Horizon implements a barebone extensions system which can be extended and built upon to create systems like themes and plugins for your application. The default implementation allows extensions to map their own namespace and source files, require a vendor autoloader, and register their own service providers.

This means that in the default implementation and without any additional work needed, extensions can already add views, translations, routes, and updates.

Creating extensions

The default directory for extensions is /app/extensions/. In this directory, you should create a new subdirectory with a simplified name of the extension. For this guide we'll create an extension with the boring name of custom, so we should create a directory at /app/extensions/custom/.

Configuration file

Once we have our empty extension directory, create a new PHP file with the same name as the folder. In this case, we'll name it custom.php. The file should return an array with at least a name and version. Here are all possible properties:

app/extensions/custom/custom.php
<?php

return array(
    // Basic properties
    'name' => 'Test',
    'description' => 'This is a test extension that does something cool.',
    'version' => '1.0.0',

    // Optional main class
    'main' => 'Custom\TestExtension',

    // Optional namespace mapping (for autoloading)
    'namespaces' => array(
        'Custom\\' => 'src/'
    ),

    // Optional files to require
    'files' => array(
        'vendor/autoload.php'
    ),

    // Optional service providers to register
    'providers' => array(
        'Custom\\CustomServiceProvider'
    )
);

Retrieving extensions

You can retrieve an array of all extensions registered in the application using the extension kernel. The extensions are all Horizon\Extension\Extension instances.

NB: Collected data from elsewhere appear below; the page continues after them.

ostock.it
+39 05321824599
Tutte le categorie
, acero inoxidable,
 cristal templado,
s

$extensions = Application::kernel()->extension()->get();

Retrieving errors

If an extension fails to load due to an exception, there will be no visible output regarding the error. It will fail silently. However, in some cases it is ideal to be able to see these exceptions and display them to the user. You can retrieve an array of Horizon\Extension\Exception instances from the extension kernel.

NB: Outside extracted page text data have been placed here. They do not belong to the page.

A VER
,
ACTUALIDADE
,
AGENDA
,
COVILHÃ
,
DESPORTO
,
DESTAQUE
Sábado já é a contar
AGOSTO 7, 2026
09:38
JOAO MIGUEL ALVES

$exceptions = Application::kernel()->extension()->getExceptions();

foreach ($exceptions as $exception) {
    $name = $exception->getName();
    $message = $exception->getMessage();

    echo "Extension {$name} failed due to an error: {$message}";
}

Techniques

Implementing themes

While a theme system is not built into the framework, it is possible to utilize extensions to build one quite easily. The steps will look something like this:

  • Set up a ThemeExtension class which extends Extension.
  • Override and implement isEnabled().
  • Add a default view and translation service provider.
  • Set up a service provider which loads from /app/themes/.
  • The provider should say it provides Extension instances.
  • It should actually provide ThemeExtension instances.
  • Add a boot script with a priority of 1 or 2.
  • From this script, find extensions that are instances of ThemeExtension.
  • Register those extensions in your own theme manager.